[ACTIVITY]:
Output the full listing below exactly as it reads, and skip anything that is a picture.
BEGIN
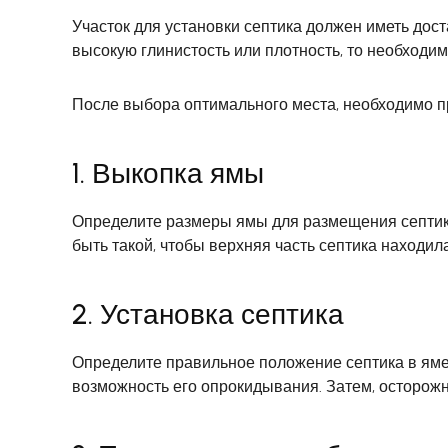
Участок для установки септика должен иметь дос
высокую глинистость или плотность, то необходи
После выбора оптимального места, необходимо п
1. Выкопка ямы
Определите размеры ямы для размещения септика
быть такой, чтобы верхняя часть септика находил
2. Установка септика
Определите правильное положение септика в яме и
возможность его опрокидывания. Затем, осторожно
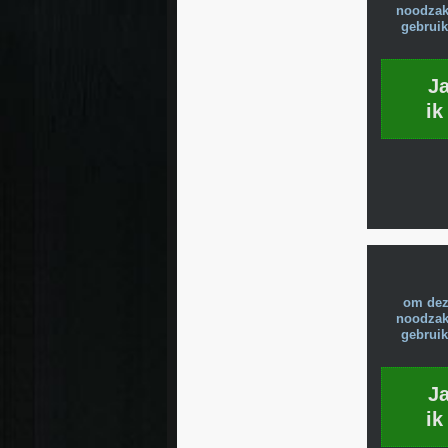
noodzake
gebruik
J
ik
om dez
noodzake
gebruik
J
ik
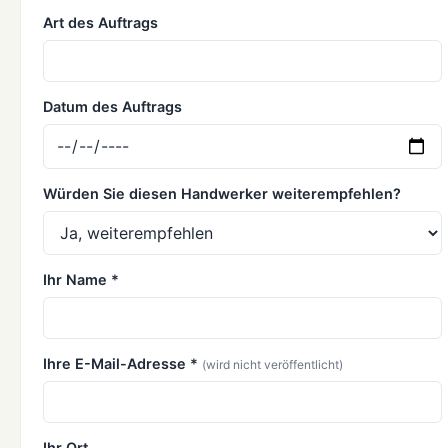
Art des Auftrags
Datum des Auftrags
Würden Sie diesen Handwerker weiterempfehlen?
Ihr Name *
Ihre E-Mail-Adresse *
(wird nicht veröffentlicht)
Ihr Ort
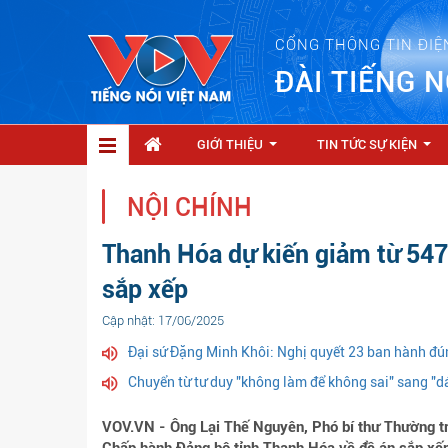
CỔNG THÔNG TIN ĐIỆ
ĐÀI TIẾNG N
GIỚI THIỆU
TIN TỨC SỰ KIỆN
...
...
NỘI CHÍNH
Thanh Hóa dự kiến giảm từ 54
sắp xếp
Cập nhật: 17/06/2025
Đại sứ Đặng Minh Khôi: Nghị quyết 23 ban hành đúng
Chuyển từ tư duy "không làm để không sai" sang "
VOV.VN - Ông Lại Thế Nguyên, Phó bí thư Thường tr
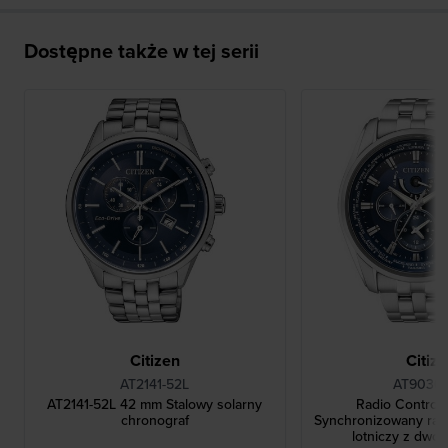
Dostępne także w tej serii
Citizen
Citiz
AT2141-52L
AT9030-
AT2141-52L 42 mm Stalowy solarny
Radio Control
chronograf
Synchronizowany rad
lotniczy z dwo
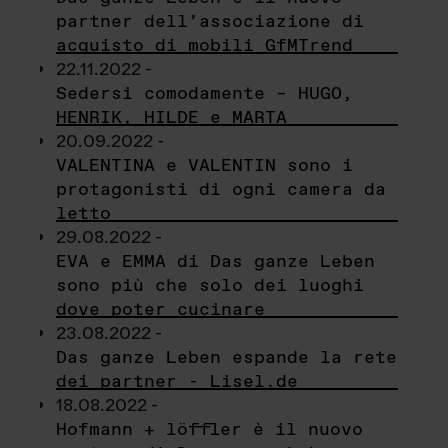
partner dell’associazione di
acquisto di mobili GfMTrend
22.11.2022 -
Sedersi comodamente – HUGO,
HENRIK, HILDE e MARTA
20.09.2022 -
VALENTINA e VALENTIN sono i
protagonisti di ogni camera da
letto
29.08.2022 -
EVA e EMMA di Das ganze Leben
sono più che solo dei luoghi
dove poter cucinare
23.08.2022 -
Das ganze Leben espande la rete
dei partner - Lisel.de
18.08.2022 -
Hofmann + löffler è il nuovo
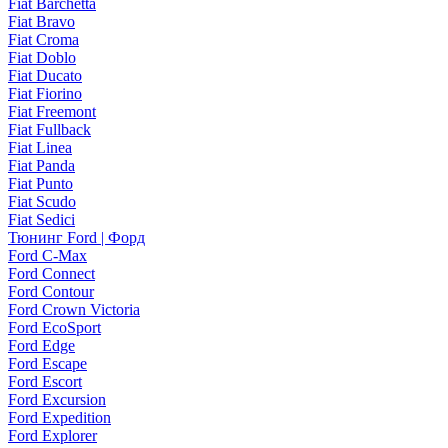
Fiat Barchetta
Fiat Bravo
Fiat Croma
Fiat Doblo
Fiat Ducato
Fiat Fiorino
Fiat Freemont
Fiat Fullback
Fiat Linea
Fiat Panda
Fiat Punto
Fiat Scudo
Fiat Sedici
Тюнинг Ford | Форд
Ford C-Max
Ford Connect
Ford Contour
Ford Crown Victoria
Ford EcoSport
Ford Edge
Ford Escape
Ford Escort
Ford Excursion
Ford Expedition
Ford Explorer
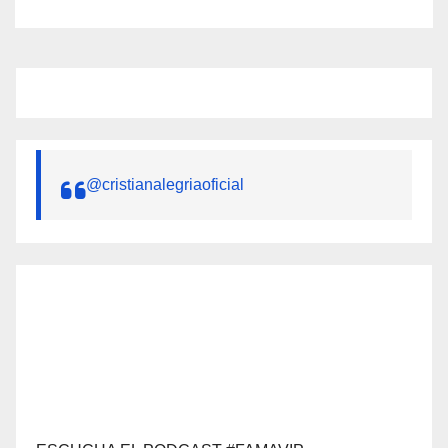
@cristianalegriaoficial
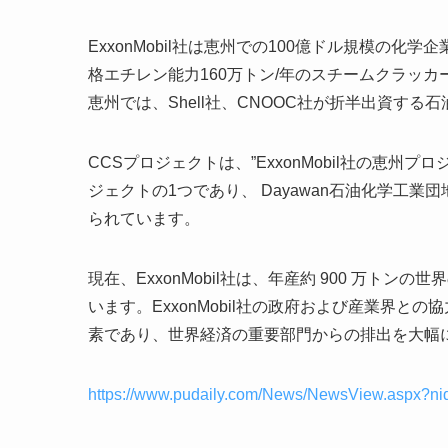
ExxonMobil社は恵州での100億ドル規模の
格エチレン能力160万トン/年のスチームクラッ
恵州では、Shell社、CNOOC社が折半出資する
CCSプロジェクトは、”ExxonMobil社の恵
ジェクトの1つであり、 Dayawan石油化学工
られています。
現在、ExxonMobil社は、年産約 900 万トンの
います。ExxonMobil社の政府および産業界
素であり、世界経済の重要部門からの排出を大幅
https://www.pudaily.com/News/NewsView.aspx?n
END
[OUTPUT]:
Участок для установки септика должен иметь дос
высокую глинистость или плотность, то необходи
После выбора оптимального места, необходимо п
1. Выкопка ямы
Определите размеры ямы для размещения септика
быть такой, чтобы верхняя часть септика находил
2. Установка септика
Определите правильное положение септика в яме и
возможность его опрокидывания. Затем, осторожно
noodzake
gebruik
J
ik
om dez
noodzake
gebruik
J
ik
Art des Auftrags
Datum des Auftrags
Würden Sie diesen Handwerker weiterempfehlen?
Ihr Name *
Ihre E-Mail-Adresse *
(wird nicht veröffentlicht)
Ihr Ort
CỔNG THÔNG TIN ĐIỆ
ĐÀI TIẾNG N
GIỚI THIỆU
TIN TỨC SỰ KIỆN
...
...
NỘI CHÍNH
Thanh Hóa dự kiến giảm từ 54
sắp xếp
Cập nhật: 17/06/2025
Đại sứ Đặng Minh Khôi: Nghị quyết 23 ban hành đúng
Chuyển từ tư duy "không làm để không sai" sang "
VOV.VN - Ông Lại Thế Nguyên, Phó bí thư Thường tr
Dostępne także w tej serii
Citizen
Citiz
AT2141-52L
AT9030-
AT2141-52L 42 mm Stalowy solarny
Radio Control
chronograf
Synchronizowany rad
lotniczy z dwo
partner dell’associazione di
acquisto di mobili GfMTrend
22.11.2022 -
Sedersi comodamente – HUGO,
HENRIK, HILDE e MARTA
20.09.2022 -
VALENTINA e VALENTIN sono i
protagonisti di ogni camera da
letto
29.08.2022 -
EVA e EMMA di Das ganze Leben
sono più che solo dei luoghi
dove poter cucinare
23.08.2022 -
Das ganze Leben espande la rete
dei partner - Lisel.de
18.08.2022 -
Hofmann + löffler è il nuovo
Fiat Barchetta
Fiat Bravo
Fiat Croma
Fiat Doblo
Fiat Ducato
Fiat Fiorino
Fiat Freemont
Fiat Fullback
Fiat Linea
Fiat Panda
Fiat Punto
Fiat Scudo
Fiat Sedici
Тюнинг Ford | Форд
Ford C-Max
Ford Connect
Ford Contour
Ford Crown Victoria
Ford EcoSport
Ford Edge
Ford Escape
Ford Escort
Ford Excursion
Ford Expedition
Ford Explorer
@cristianalegriaoficial
ExxonMobil社は恵州での100億ドル規模の
格エチレン能力160万トン/年のスチームクラッ
恵州では、Shell社、CNOOC社が折半出資する
CCSプロジェクトは、”ExxonMobil社の恵
ジェクトの1つであり、 Dayawan石油化学工
られています。
現在、ExxonMobil社は、年産約 900 万トンの
います。ExxonMobil社の政府および産業界
素であり、世界経済の重要部門からの排出を大幅
https://www.pudaily.com/News/NewsView.aspx?n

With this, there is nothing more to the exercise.